### Input data

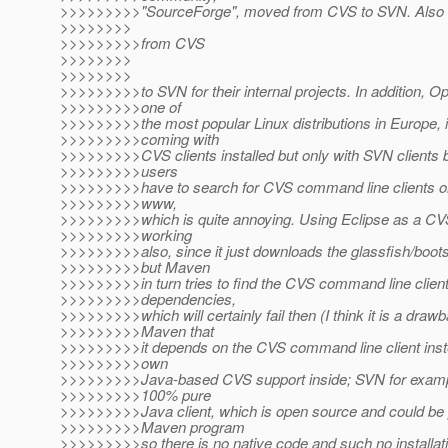
>>>>>>>>>"SourceForge", moved from CVS to SVN. Als
>>>>>>>>
>>>>>>>>>from CVS
>>>>>>>>
>>>>>>>>
>>>>>>>>>to SVN for their internal projects. In addition,
>>>>>>>>>one of
>>>>>>>>>the most popular Linux distributions in Europe, 
>>>>>>>>>coming with
>>>>>>>>>CVS clients installed but only with SVN clients b
>>>>>>>>>users
>>>>>>>>>have to search for CVS command line clients on 
>>>>>>>>>www,
>>>>>>>>>which is quite annoying. Using Eclipse as a CVS 
>>>>>>>>>working
>>>>>>>>>also, since it just downloads the glassfish/bootst
>>>>>>>>>but Maven
>>>>>>>>>in turn tries to find the CVS command line client 
>>>>>>>>>dependencies,
>>>>>>>>>which will certainly fail then (I think it is a draw
>>>>>>>>>Maven that
>>>>>>>>>it depends on the CVS command line client inste
>>>>>>>>>own
>>>>>>>>>Java-based CVS support inside; SVN for examp
>>>>>>>>>100% pure
>>>>>>>>>Java client, which is open source and could be p
>>>>>>>>>Maven program
>>>>>>>>>so there is no native code and such no installa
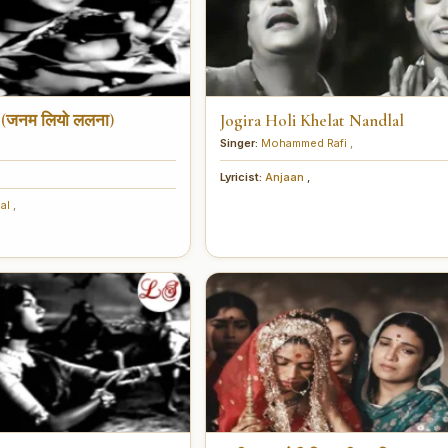
 (जनम लियो ललना)
Jogira Holi Khelat Nandlal
Singer:
Mohammed Rafi
,
Lyricist:
Anjaan
,
hal
,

### What the task asks
From the records given above, copy all lines containing "command".

### Output
>>>>>>>>>have to search for CVS command line clients on 
>>>>>>>>>in turn tries to find the CVS command line client 
>>>>>>>>>it depends on the CVS command line client inste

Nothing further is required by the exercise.